B Is F = -mg a mistake in orbital mechanics?

[Philip Robotic]

Hi everyone!

I'm really sorry if I'm using the wrong forum. It's my first time at PF.

I'm pretty new to physics, as I began studying it just two years ago, but I'm really interested in the subject of astrophysics so I bought myself and started reading 'Introduction to rocket science and engineering' by Travis S. Taylor. So far I'm really enjoying it, but at the beginning of orbital mechanics, where the author also shows the basic dynamic equations related to gravity.

And the third one looks weird. It says: F = -mg

And as far as I know, it should look like this: F = mg

Is this a mistake in my book, or there's a specific case in which the F = -mg can be used?

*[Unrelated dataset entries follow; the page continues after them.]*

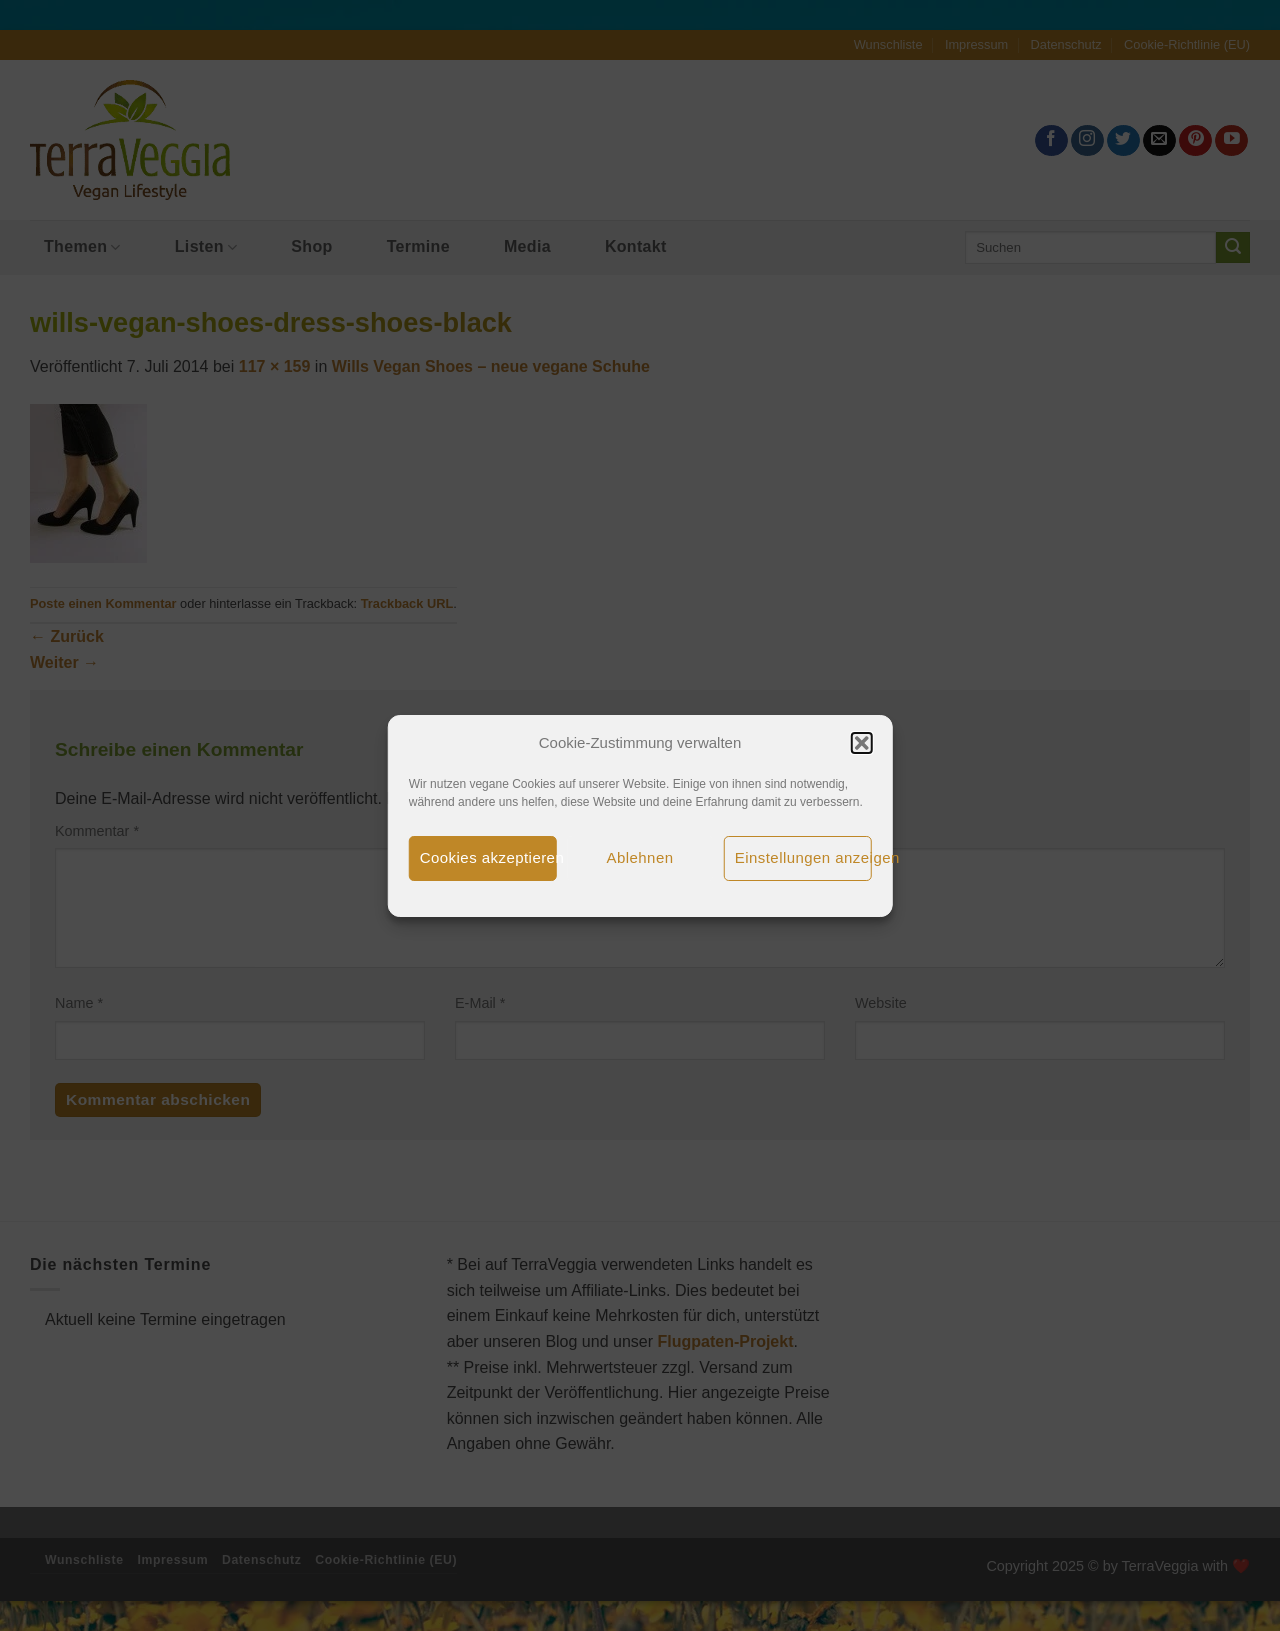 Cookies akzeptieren (488, 857)
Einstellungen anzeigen (803, 857)
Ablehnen (640, 857)
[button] (861, 743)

Ps. If I'm using the wrong forum, tell me and I'll copy and delete the thread here and post it on the right one.

 

[anorlunda]

Gravity makes massive objects attract each other. The planet attracts the satellite. The force pulls the satellite toward the planet. But the sign about whether a force in that direction is plus or minus is an arbitrary choice.

Does that answer your question?

 

[Dale]

The correct expression is $\Sigma f=ma$. If they are assuming there is a single external force then $\Sigma f=f$ and if they are further assuming that $a=-g$ then you would get $f=-mg$

As @anorlunda says, look at the direction of the force and at the direction of the coordinate system to see if the $a=-g$ assumption makes sense.

 

[jtbell]

Different textbooks can use different coordinate systems, sign conventions and systems of units, which can affect the form of equations. You have to be aware of the context that the author is working in.

Another detail that students often overlook is whether a quantity in an equation is a scalar (usually italic like $g$) or a vector (sometimes boldface $\mathbf{g}$ or with an arrow on top $\vec g$ or maybe something else), which can affect which sign is appropriate.

 

[Philip Robotic]

Wow, I didn't expect such a quick reply! Thank you very much for explaining!

 

[Chestermiller]

If upward (pointing) force is defined as positive, then F = -mg. If downward (pointing) force is defined as positive, then F = + mg. So it depends on whether F is defined as positive upwards or positive downwards. If you describe the force vectorially using unit vectors, you can never go wrong. $\vec{F}=mg(-\vec{i}_z)$, where $\vec{i}_z$ is the unit vector in the upward (z) direction.